Posted: 06 May 2018 07:02 AM PDT

Enlarge/ A Gibson Les Paul Standard with a "desertburst" finish from 2006.

Other than the Fender Stratocaster, there are few electric guitars more steeped in blues and rock history than the Les Paul. It has famously been played by Eric Clapton, Jimmy Page, and Pete Townshend, among many others. It might seem like cause for alarm, then, that that guitar's 116-year-old manufacturer, Gibson Guitar Corp., is filing for bankruptcy protection because its additive attempts to make waves in the consumer electronics business have landed it in as much as $500 million in debt.

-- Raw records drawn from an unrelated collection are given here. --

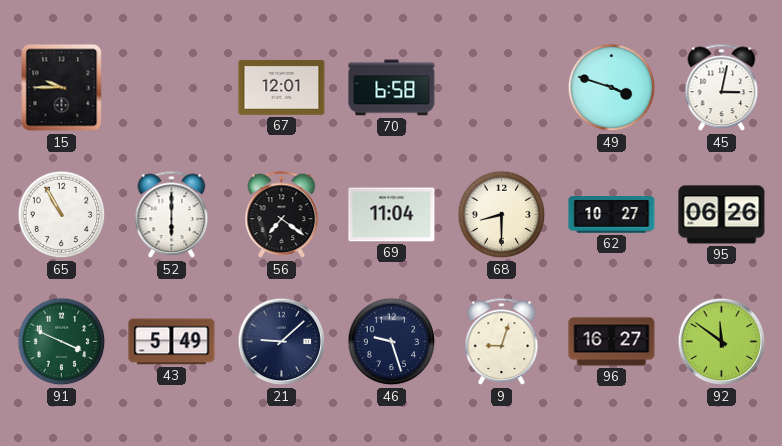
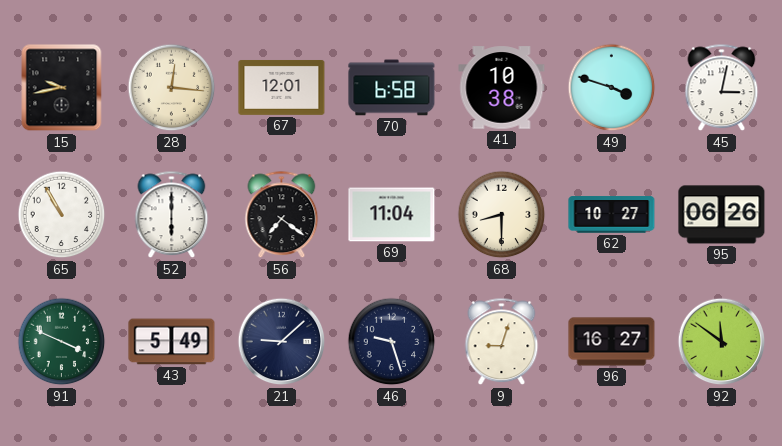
15: 9:45 -> 9:43
28: none -> 12:16
41: none -> 10:38
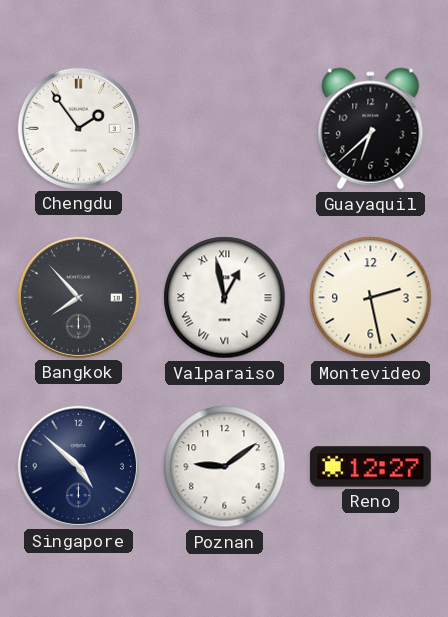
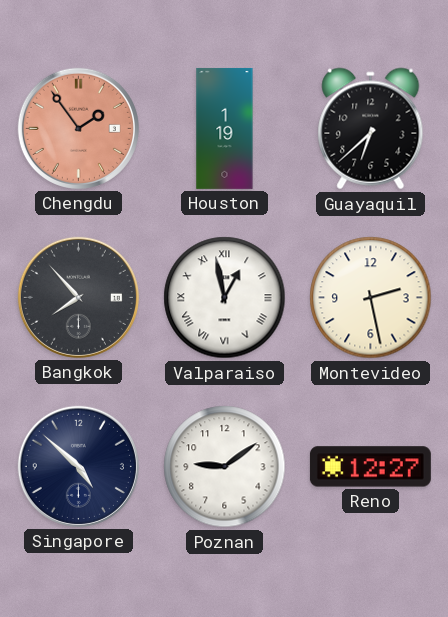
Chengdu dial: white -> salmon
Houston: none -> 1:19
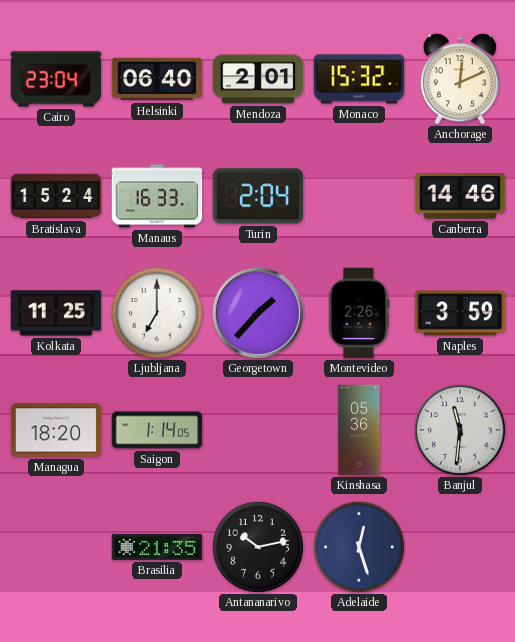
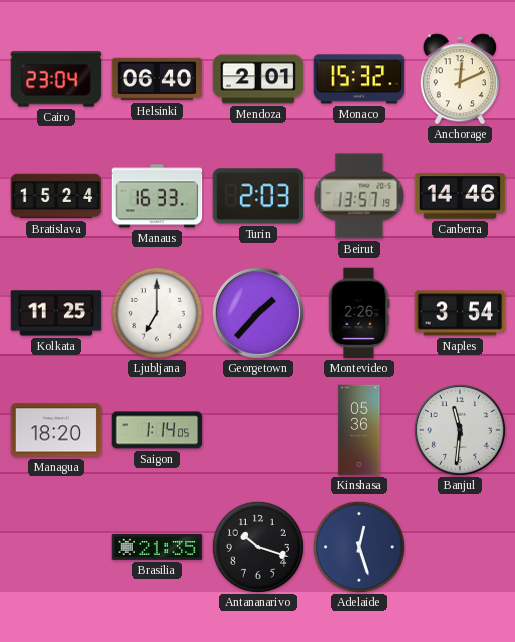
Turin: 2:04 -> 2:03
Beirut: none -> 13:57
Naples: 3:59 -> 3:54
Antananarivo: 10:13 -> 10:18
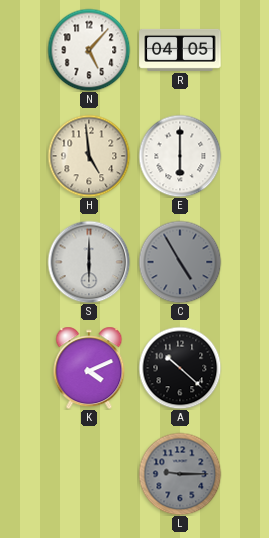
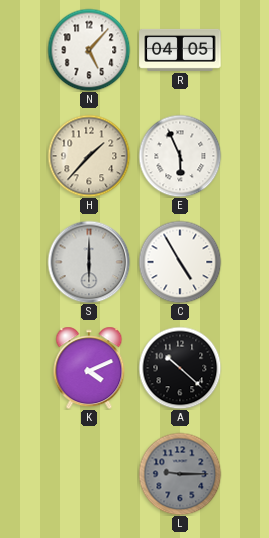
H: 4:59 -> 1:37
E: 6:00 -> 5:56
C dial: grey -> white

Fortunately, there looks to be a viable path to survival for the Nashville-based company. That path involves liquidating the consumer electronics business, which is the work of a soon-to-be-defunct division called Gibson Innovation. The division's products have included headphones, speakers, and other audio equipment. If the company's plan is successful, Les Pauls and other guitars—along with the company's other professional studio audio equipment products and instruments, like Epiphone guitars and Baldwin pianos—could continue to be sold to future generations of musicians.

Despite Gibson's historic role in the music industry, chief executive Henry Juszkiewicz (who joined the company to save it from another bankruptcy scare in 1986) sought to turn the company into a "music lifestyle brand" in response to slowing guitar sales, according to a report in The New York Times. That's where the Innovation division and the tech products came into play. Juszkiewicz also began pushing new technologies like self-tuning guitars which didn't appeal to musicians who play in styles that are all about tradition. Ultimately, those bets have not paid off.

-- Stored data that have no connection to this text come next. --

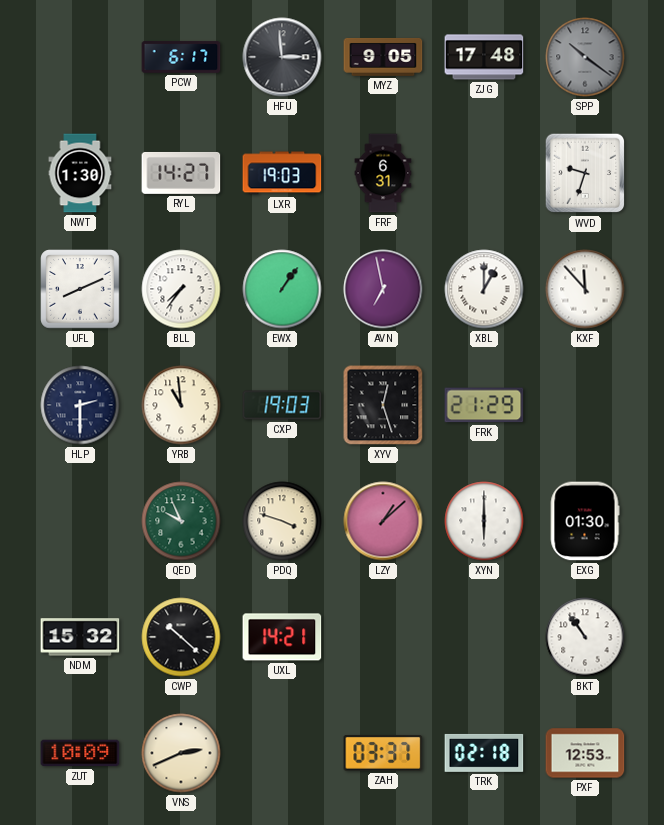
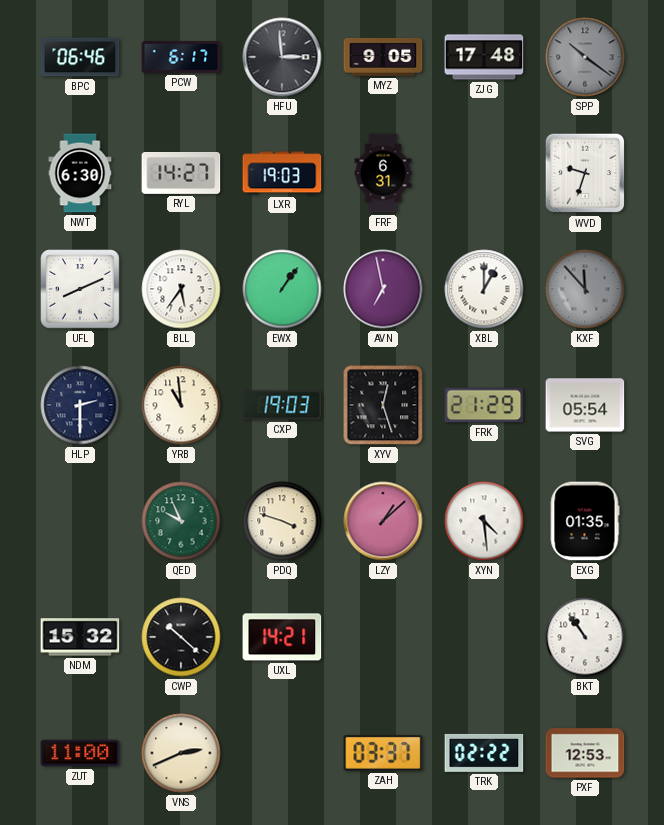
BPC: none -> 06:46
NWT: 1:30 -> 6:30
BLL: 7:36 -> 5:36
KXF dial: white -> grey
SVG: none -> 05:54
XYN: 6:00 -> 4:29
EXG: 01:30 -> 01:35
ZUT: 10:09 -> 11:00
TRK: 02:18 -> 02:22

As part of its bankruptcy proceedings, the company will liquidate the consumer electronics division and focus on what it has been known for historically. According to The Nashville Business Journal:

The company, famous for its guitars, announced early Tuesday morning that it has received commitments for $135 million of debtor-in-possession financing from existing noteholders, which "will provide the company with the liquidity necessary to maintain its operations in the ordinary course during its reorganization proceedings."

Gibson claims that its consumers can be confident it will still making guitars after that reorganization is complete. Despite the company's occasionally troubled history, musicians the world over will probably breathe a sigh of relief if that is indeed the outcome.

We didn't need self-tuning guitars or Gibson-branded smart speakers anyway. There are probably enough smart speakers to pick from already.